§ Task to carry out:
Within the records below, reproduce without change the lines from the line that has "Reel and video views" through the line that has "Custom or random", and only those.

§ Data to use:
══════════

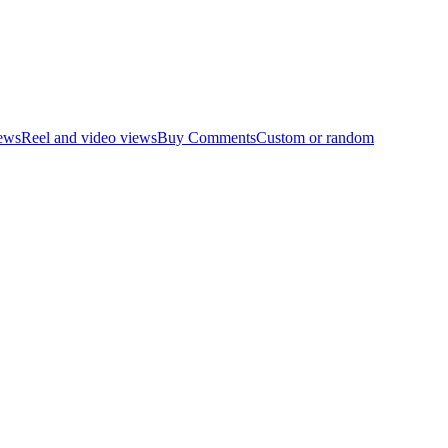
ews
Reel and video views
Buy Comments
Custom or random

══════════

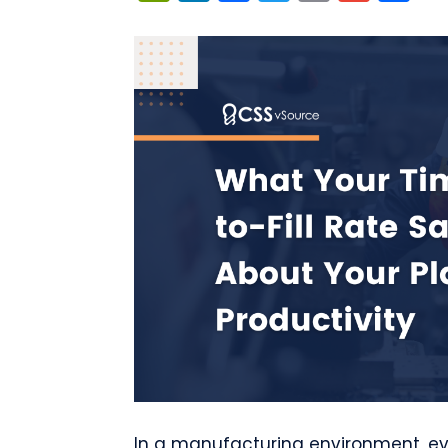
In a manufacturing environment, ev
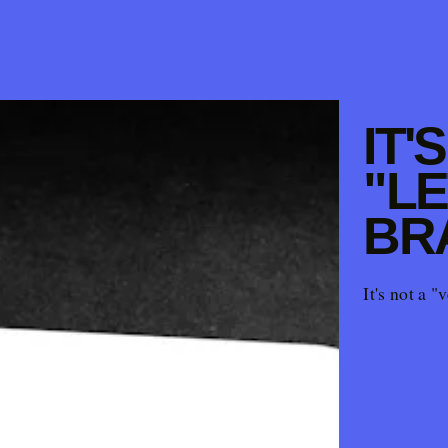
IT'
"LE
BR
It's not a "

══════════

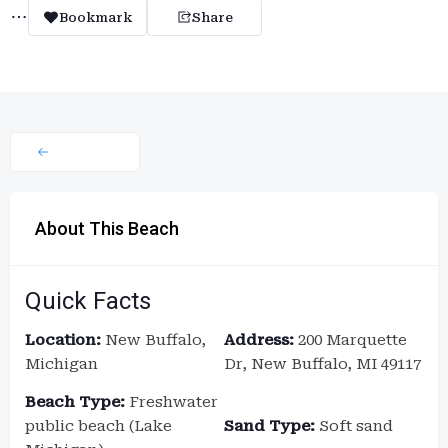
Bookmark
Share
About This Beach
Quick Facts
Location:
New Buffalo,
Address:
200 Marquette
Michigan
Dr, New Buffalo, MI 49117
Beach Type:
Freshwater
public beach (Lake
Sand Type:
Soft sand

══════════

§ Response:
Reel and video views
Buy Comments
Custom or random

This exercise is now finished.